Nachdem Kurras im Vorjahr als Spitzel der DDR-Staatssicherheit enttarnt worden war und seine Stasiakte bekannt wurde, forderte das Landesamt für Gesundheit und Soziales das Geld zurück. Aus den Akten gehe hervor, dass Kurras wegen illegalen Waffenbesitzes in Sachsenhausen gesessen habe und nicht aus politischen Gründen. Für kriminelle Vergehen dürfe es aber keinen Ausgleich geben, zitierte die "Berliner Zeitung" die Sozialbehörde. Kurras hatte demnach 1956 die Entschädigung beantragt.

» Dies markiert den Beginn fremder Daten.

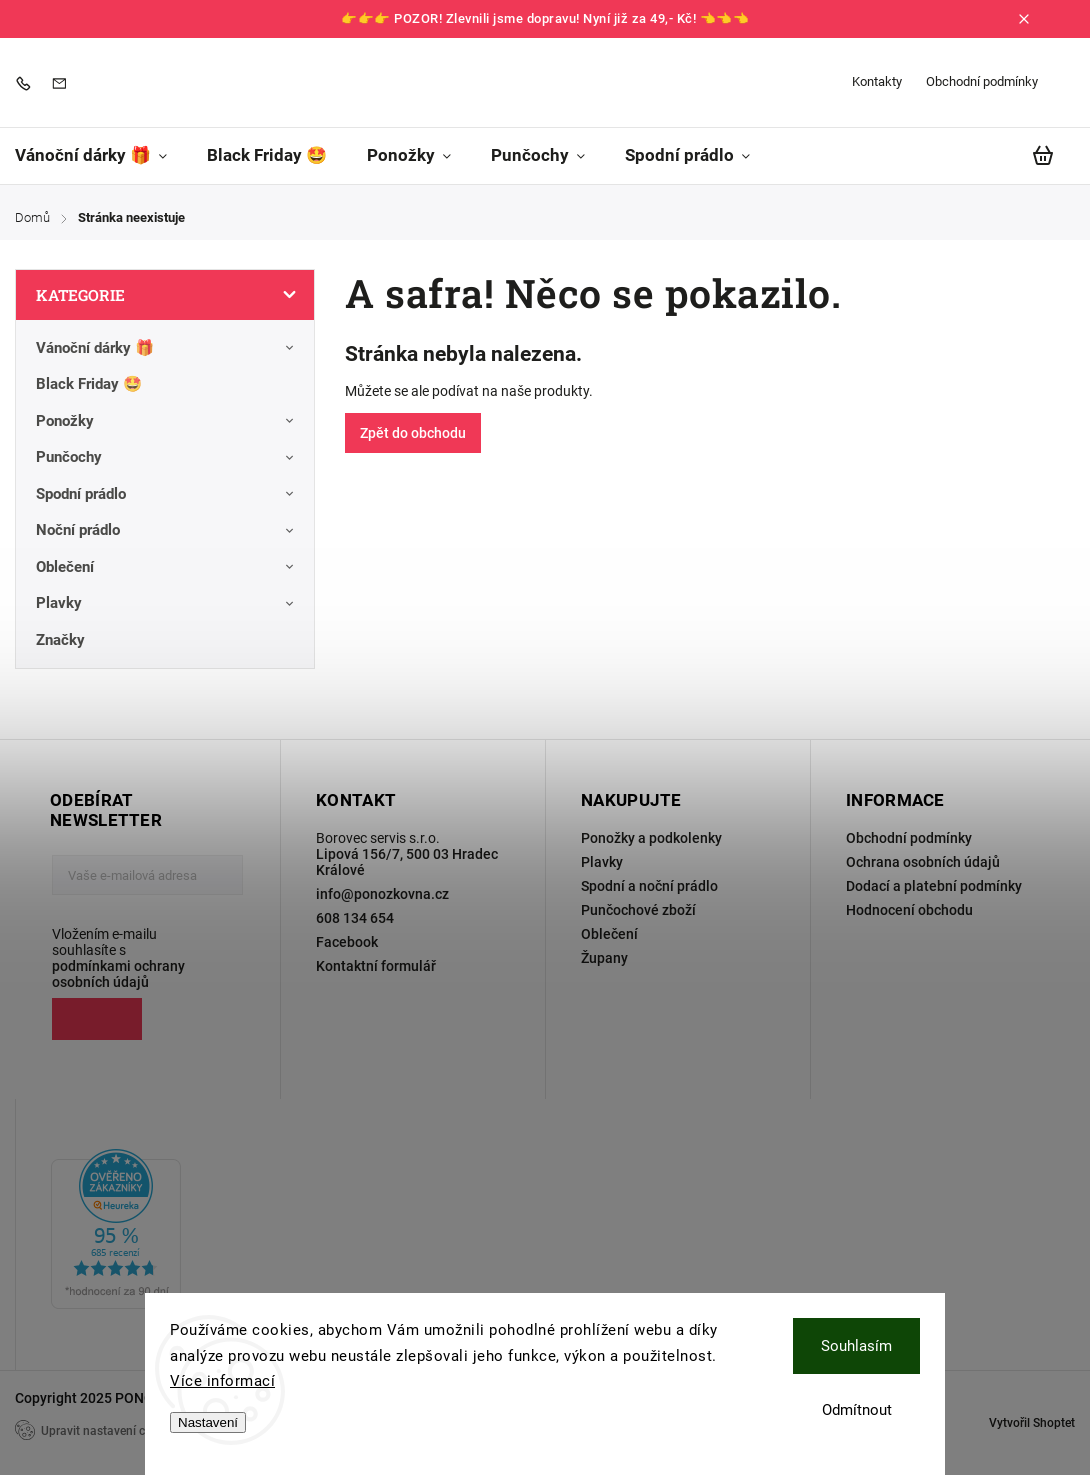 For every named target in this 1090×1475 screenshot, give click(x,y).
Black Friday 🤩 (91, 384)
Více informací (222, 1381)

Kurras war schon einmal gegen die Kürzung von Versorgungsgeldern vor Gericht gezogen – mit Erfolg. Erst im Mai entschied das Berliner Verwaltungsgericht, dass Kurras wieder sein volles Ruhegehalt bekommen muss. Es war 2009 gekürzt worden, als die Stasi-Vergangenheit des Pensionärs aufflog. Gemäß Stasi-Unterlagengesetz dürfe die Akte des 82-Jährigen nicht als Beweismittel in einem Disziplinarverfahren verwendet werden, hatte das Gericht entschieden.